*** Opening INFORMATION GIVEN ***
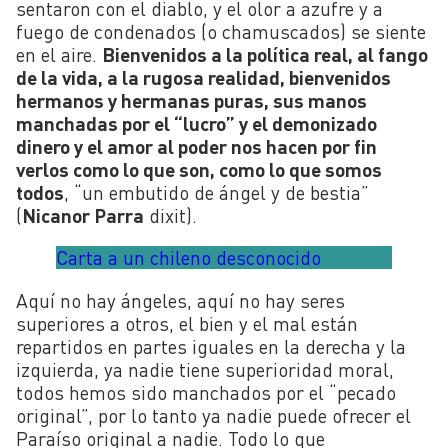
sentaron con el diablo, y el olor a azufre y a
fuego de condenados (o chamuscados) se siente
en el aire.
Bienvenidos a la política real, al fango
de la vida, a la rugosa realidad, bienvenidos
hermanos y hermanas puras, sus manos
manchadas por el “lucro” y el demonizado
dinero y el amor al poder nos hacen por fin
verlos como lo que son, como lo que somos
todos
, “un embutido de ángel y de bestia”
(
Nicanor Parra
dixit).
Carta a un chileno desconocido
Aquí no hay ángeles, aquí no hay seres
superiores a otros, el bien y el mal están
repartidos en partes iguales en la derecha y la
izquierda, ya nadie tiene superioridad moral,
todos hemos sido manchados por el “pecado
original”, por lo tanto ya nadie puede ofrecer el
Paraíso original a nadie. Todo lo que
*** Closing INFORMATION GIVEN ***
*** Opening INFORMATION GIVEN ***
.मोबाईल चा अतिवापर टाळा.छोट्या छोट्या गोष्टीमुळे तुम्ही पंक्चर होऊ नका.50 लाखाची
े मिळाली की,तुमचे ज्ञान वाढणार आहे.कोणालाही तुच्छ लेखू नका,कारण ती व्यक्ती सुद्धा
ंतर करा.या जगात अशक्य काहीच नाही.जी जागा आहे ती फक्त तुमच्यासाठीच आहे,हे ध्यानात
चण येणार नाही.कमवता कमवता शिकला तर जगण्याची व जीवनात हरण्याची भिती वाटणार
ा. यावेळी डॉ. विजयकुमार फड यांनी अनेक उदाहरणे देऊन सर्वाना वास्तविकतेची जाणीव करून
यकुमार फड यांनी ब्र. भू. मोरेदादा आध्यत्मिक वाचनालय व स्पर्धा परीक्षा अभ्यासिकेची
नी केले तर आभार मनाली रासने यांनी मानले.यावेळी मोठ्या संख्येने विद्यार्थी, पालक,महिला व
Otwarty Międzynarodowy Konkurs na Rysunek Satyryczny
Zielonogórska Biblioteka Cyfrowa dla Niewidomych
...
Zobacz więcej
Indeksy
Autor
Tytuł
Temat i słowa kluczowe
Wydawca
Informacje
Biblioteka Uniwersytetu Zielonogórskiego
*** Closing INFORMATION GIVEN ***
**TASK TO COMPLETE:**
Only one stretch of the records above is wanted: the lines between the one holding "sentaron con el" and the one holding "Paraíso original a nadie. Todo lo que", inclusive, reproduced exactly.

**RESPONSE TO THE EXERCISE:**
sentaron con el diablo, y el olor a azufre y a
fuego de condenados (o chamuscados) se siente
en el aire.
Bienvenidos a la política real, al fango
de la vida, a la rugosa realidad, bienvenidos
hermanos y hermanas puras, sus manos
manchadas por el “lucro” y el demonizado
dinero y el amor al poder nos hacen por fin
verlos como lo que son, como lo que somos
todos
, “un embutido de ángel y de bestia”
(
Nicanor Parra
dixit).
Carta a un chileno desconocido
Aquí no hay ángeles, aquí no hay seres
superiores a otros, el bien y el mal están
repartidos en partes iguales en la derecha y la
izquierda, ya nadie tiene superioridad moral,
todos hemos sido manchados por el “pecado
original”, por lo tanto ya nadie puede ofrecer el
Paraíso original a nadie. Todo lo que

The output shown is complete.